- **HOW TO COMPLETE THIS TASK**
Copy every line of the data that includes the string "Србији".

Stored data entries
= Beginning of Section =

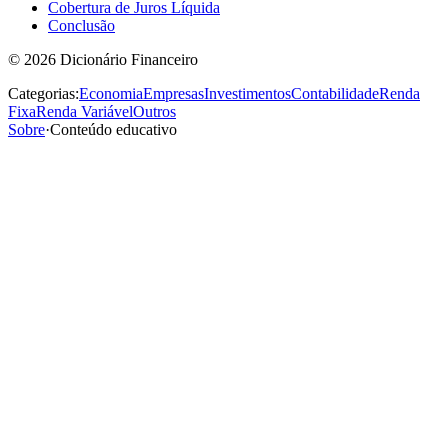
Cobertura de Juros Líquida
Conclusão
©
2026
Dicionário Financeiro
Categorias:
Economia
Empresas
Investimentos
Contabilidade
Renda
Fixa
Renda Variável
Outros
Sobre
·
Conteúdo educativo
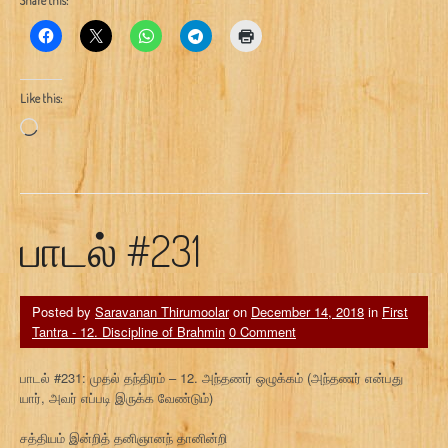
Share this:
Like this:
Loading…
பாடல் #231
Posted by
Saravanan Thirumoolar
on
December 14, 2018
in
First
Tantra - 12. Discipline of Brahmin
0 Comment
பாடல் #231: முதல் தந்திரம் – 12. அந்தணர் ஒழுக்கம் (அந்தணர் என்பது
யார், அவர் எப்படி இருக்க வேண்டும்)
சத்தியம் இன்றித் தனிஞானந் தானின்றி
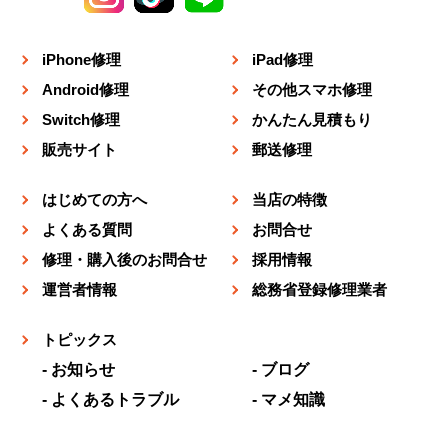
iPhone修理
iPad修理
Android修理
その他スマホ修理
Switch修理
かんたん見積もり
販売サイト
郵送修理
はじめての方へ
当店の特徴
よくある質問
お問合せ
修理・購入後のお問合せ
採用情報
運営者情報
総務省登録修理業者
トピックス
お知らせ
ブログ
よくあるトラブル
マメ知識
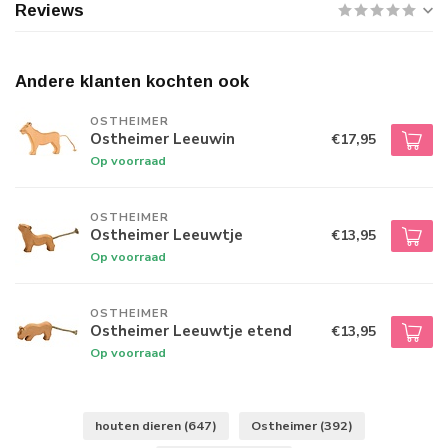
Reviews
Andere klanten kochten ook
OSTHEIMER
Ostheimer Leeuwin
€17,95
Op voorraad
OSTHEIMER
Ostheimer Leeuwtje
€13,95
Op voorraad
OSTHEIMER
Ostheimer Leeuwtje etend
€13,95
Op voorraad
houten dieren
(647)
Ostheimer
(392)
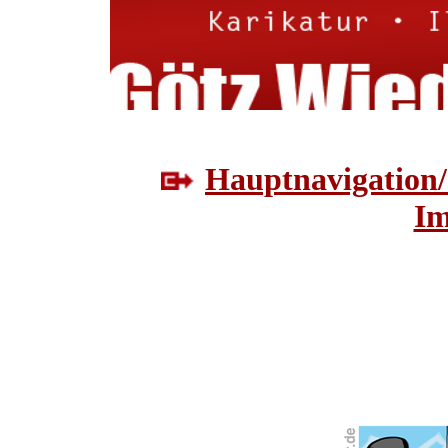
Hauptnavigation/
Im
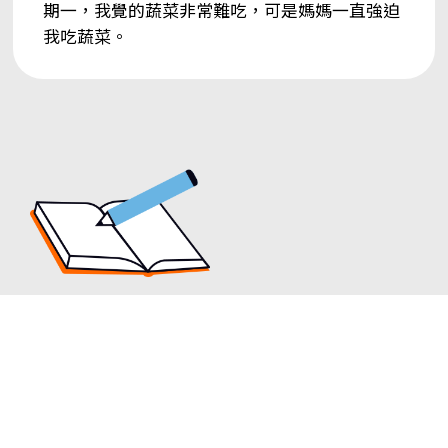
期一，我覺的蔬菜非常難吃，可是媽媽一直強迫
我吃蔬菜。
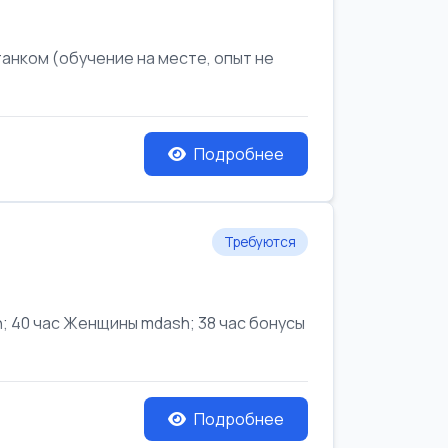
анком (обучение на месте, опыт не
Подробнее
Требуются
 40 час Женщины mdash; 38 час бонусы
Подробнее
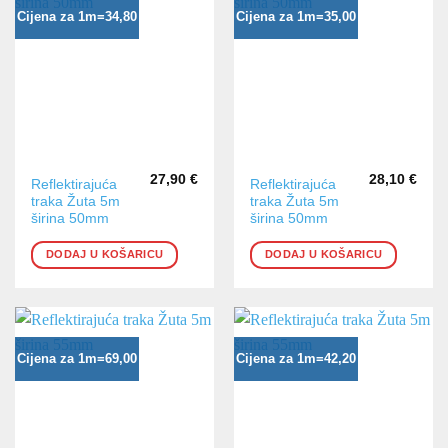
Cijena za 1m=34,80
Cijena za 1m=35,00
27,90
€
28,10
€
Reflektirajuća
Reflektirajuća
traka Žuta 5m
traka Žuta 5m
širina 50mm
širina 50mm
DODAJ U KOŠARICU
DODAJ U KOŠARICU
Cijena za 1m=69,00
Cijena za 1m=42,20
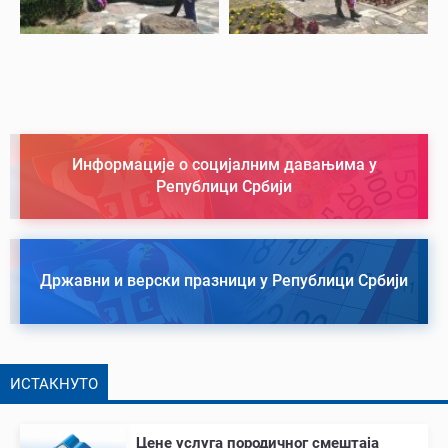
Информације о социјалним давањима у
Републици Србији
Државни и верски празници у Републици Србији
ИСТАКНУТО
Цене услуга породичног смештаја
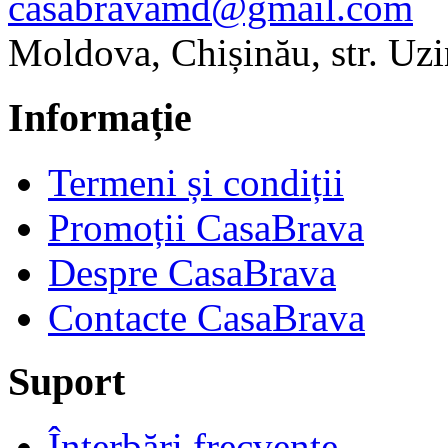
casabravamd@gmail.com
Moldova, Chișinău, str. Uzi
Informație
Termeni și condiții
Promoții CasaBrava
Despre CasaBrava
Contacte CasaBrava
Suport
Înterbări frecvente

= End of Section =

- **RESPONSE**
Републици Србији
Државни и верски празници у Републици Србији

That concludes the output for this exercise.